For an adult religious education class on Unitarian Universalist theologies, I recorded four short videos. I’ll get to the videos in a moment, but first, a word about online teaching….
Like so many educators, I’ve been trying to figure out how to adjust to our new reality of distance teaching. We feminists have criticized patriarchal pedagogy as disembodied; patriarchal education keeps everything in the head, ignoring the reality of the body. But how do you do embodied teaching when all you see are a bunch of tiny images of people’s heads on your computer screen? A great many pedagogical tools in my feminist-educator toolkit are useless in online learning.
I was talking over this problem with someone I have a great deal of respect for, a feminist who has been doing online teaching for a decade now — she moved to online learning because her subject area is quite specialized, with the result that her students are spread out over the entire North American continent. She said what has worked best for her is to record short videos, of under ten minutes, with lectures outlining a topic area; after showing one of the videos, she moderates an open discussion of the topic.
I’ve been teaching a biweekly adult religious education class — with mixed success — and I decided to try this approach for last night’s class. I was scheduled to teach an hour-long class on Unitarian Universalist (UU) theologies. I focused on four UU theologies, as exemplified by five different persons, prepared four short talks, and recorded four short videos. The class went reasonably well, from my point of view. While the videos were playing, I was able to monitor the chat in the videoconference call, and I could look at the video feeds (of those who left their video on) to monitor facial reactions. The videos were followed by a lively discussion — though with 21 log-ins, it was less than spontaneous, since everyone had to stay muted except for me and one person making a point or asking a question.
Making the video lectures took more time than I would have liked. Yet by recording these short lectures in advance, I could trim out all the times I coughed (with all the smoke in California, I’ve been coughing a lot), and if I stumbled verbally, I could trim or re-record the part where I stumbled. I could also clean up the sound while editing the video, and control the lighting and composition of the visuals.
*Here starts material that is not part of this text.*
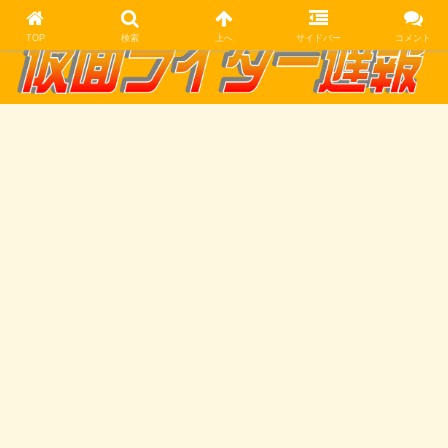
TOP
検索
上へ
サイドバー
コメント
Another benefit to pre-recording the lectures: I can post them online, where they’re accessible to people who were unable to attend (e.g., due to child care responsibilities). And I can re-use the videos to teach the same class in a year or so, because the discussion that followed the lectures will always be different; plus, with several short videos, I can record new videos on the same topic.
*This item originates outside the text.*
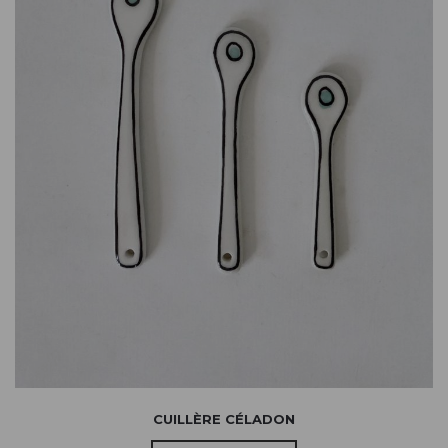
CUILLÈRE CÉLADON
My final conclusion: Although this method of teaching is nowhere near as good as in-person teaching, it was still the best approach I’ve yet tried for online teaching.
In a subsequent post, I’ll include a link to one of the videos, followed by the text of the lecture.
I’ve been teaching online for awhile (10+ years), and find one of the most interesting aspects of teaching –in my case, creative writing — is that often the students who are writing the most interesting stuff are more willing to “talk” online than in a face-to-face setting. If we were in a real classroom, sitting in a circle, facing one another, the shyer students find all kinds of ways to hide: looking down, not making eye contact, doodling, hooked into their ipods, all that. But in an online setting, they don’t have to hide, and they do have time to process ideas, time to think about what they want to say, and time to put those thoughts into writing.
My classes are also asynchronous, as my students are all across the country, and often the globe, and a mutual time to meet is difficult at best. And, as instructors we are beholden to teach asychronously so students can be online whenever they find it most useful, or convenient. There’s a weirdness, a lag time, to that which takes some getting used to, but, I do find that students are in fact used to the idea of posting writing, posting comments, and then checking back to see what has happened.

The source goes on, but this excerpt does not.